Step 15: Review how well is management is doing their job of creating a great environment within which teams can work

“A system must be managed. It will not manage itself. Left to themselves, components become selfish, competitive, independent profit centers, and thus destroy the system… The secret is cooperation between components toward the aim of the organization.” —W. Edwards Deming

The role of management is to create an environment within which teams can self-organize and get their work done effectively.

  • Management (in general) creates the ecosystem within which people can work effectively in a self-organizing manner
  • Middle management to look up the value stream to see the direction the organization wants to go and then look down the value stream to improve the environment development is working on. This is called “Middle-Up-Down” management.
  • TDM/RTE. The Technology Delivery Manager (called the “Release Train Engineer” in SAFe) are needed to coordinate teams in a value stream.
  • Value Steam Network Architects to coordinate how value streams work together.
  • Business Architects to coordinate the business dependencies between the value streams
  • Scrum Masters to coach teams to improve both their effectiveness and efficiency

Step 16: Review how well the roles are being filled and how well the  work together

All too much attention is placed on following a framework instead of how to work together.  How well are roles keeping the guardrails, either explicitly or implicitly.

The basic roles to look for:

  • product managers (if needed)
  • product owners
  • technology delivery managers (a mostly equivalent role to the release train engineer of SAFe)
  • team coaches (often called ScrumMasters)

Step 17: Evaluate the quality of the value streams

“All deficiencies in your value stream will show up as some form of delay.” – Al Shalloway

Achieving flow of value across a value stream requires:

  • Minimizing hand-offs
  • Managing Work-in-Process
  • Doing the work in the right order (such as test-first)
  • Creating visibility
  • Aligning the organization around value realization

Look for the above in the assessment. This is often causes (or exacerbated) by overlapping value streams. This directly causes interruptions, slow feedback, delays in workflow, hand-offs, and general chaos as unplanned work is created. Creating visibility on the workflow in current value streams assists in determining how to reorganize people so that they can work better together. Dependencies across value streams must also be managed. Consider Figure 5.

Here are some of the dependencies to manage.

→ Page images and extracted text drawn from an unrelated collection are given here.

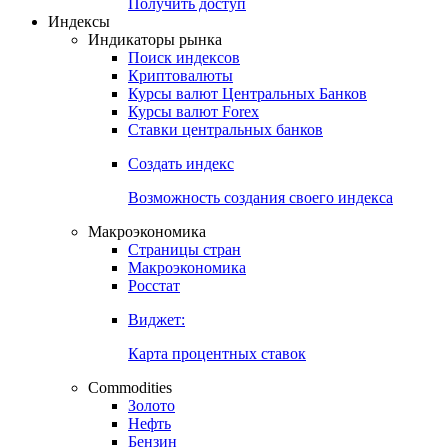
Попробуйте
7-дневный
демо-доступ
Откройте глобальную базу данных
Получить доступ
Индексы
Индикаторы рынка
Поиск индексов
Криптовалюты
Курсы валют Центральных Банков
Курсы валют Forex
Ставки центральных банков
Создать индекс
Возможность создания своего индекса
Макроэкономика
Страницы стран
Макроэкономика
Росстат
Виджет:
Карта процентных ставок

  • Technical dependencies: when software created in one value stream directly calls software created in another value stream
  • Business dependencies: when one value stream has created some behavior or data used by another value stream but no direct call is made
  • Architectural dependencies: all value streams must attend to essential architectures
  • Communication dependencies: we must attend to communication channels, especially when teams are distributed

See worksheet Net Objectives uses as a first step in this evaluation.

Step 18: What Constraints do we have imposed on us from outside our business group?

We often don’t have control even within our business group. Our adoption to better methods may not include all of our value stream(s). When we have to work with outside groups that represent constraints on how we work, we need to pay even more attention to them.

  1. What groups outside of our business group do we work with?
  2. Do any of these constrain how we work?
  3. Are there units within our business group that we have to work with that constrain us as well?